How To Cope With "Poisonous Snakes"

Dr. Michael LaitmanA brief summary of the weekly Torah portion of “Chukat,” Part 7: Then again, the nation starts to complain about being taken from Egypt. In return, the Creator sends snakes that kill many, and then the nation asks Moses to pray for the affliction to be removed. Moses prays for them and receives instructions on how to remedy the situation with the help from a “serpent of brass.”

Throughout the entire spiritual path, a person becomes confused with multiple questions and doesn’t know what to do. He bends under this load, eliciting the appearance of “poisonous snakes,” desires for pleasure instilled into the very foundation of creation. However, by seemingly creating a “serpent of brass” a person can help himself. He begins to understand and feel that everything he perceives is not really alive, but is in fact a “statue.”

If the snakes come from the outside, they appear to be a manifestation of the Upper Force. When a person tries to create them on his own, it becomes clear to him that they have nothing to do with the Upper Force, but rather they are a product of his own imagination, and that they come to him as a silly obstacle on this path. That is why as soon as Moses crafted a serpent of brass, the problem was resolved and the people of Israel no longer had this trouble.

This is one of the ways that the Torah uses to explain to us how to defend and correct ourselves. The “brass serpent” is an extremely interesting method for taking over our “evil desires” (our egoism). We build our own opposition to enable us to acknowledge that it is only an illusion. You can tell the difference since you are the one who builds the “idol.” Call it “occupational therapy” if you want. This is how a person rids himself of the problem by evoking a “serpent” from within. It goes without saying that all these actions are internal.
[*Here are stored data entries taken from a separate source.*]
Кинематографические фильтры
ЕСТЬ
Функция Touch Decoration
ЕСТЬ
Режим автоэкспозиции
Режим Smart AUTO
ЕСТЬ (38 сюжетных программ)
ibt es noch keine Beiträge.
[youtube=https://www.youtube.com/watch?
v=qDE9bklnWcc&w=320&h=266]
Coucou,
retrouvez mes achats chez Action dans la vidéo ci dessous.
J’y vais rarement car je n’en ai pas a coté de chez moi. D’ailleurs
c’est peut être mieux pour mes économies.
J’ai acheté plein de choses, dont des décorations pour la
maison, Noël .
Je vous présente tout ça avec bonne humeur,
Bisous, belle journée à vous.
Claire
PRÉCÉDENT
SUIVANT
A comment I received: On the one hand, it says, “Don’t make an idol,” but in this situation, it is the Creator who orders Moses to make an idol.

My Answer: This is correct. Sometimes we need to behave like we do with our children. To stop their fears, we deliberately force them to do what they are afraid of: “Let’s get closer to this dog and you’ll see that it won’t hurt you.”

You look at images and think that they are sent to you by the Creator and that a “snake” is a manifestation of the Upper Force which controls you. But the Creator says: “No, do the same thing and you’ll see that it is you who imagines it; you draw the picture of this snake. In fact, there is nothing there; it only seems like there is to you.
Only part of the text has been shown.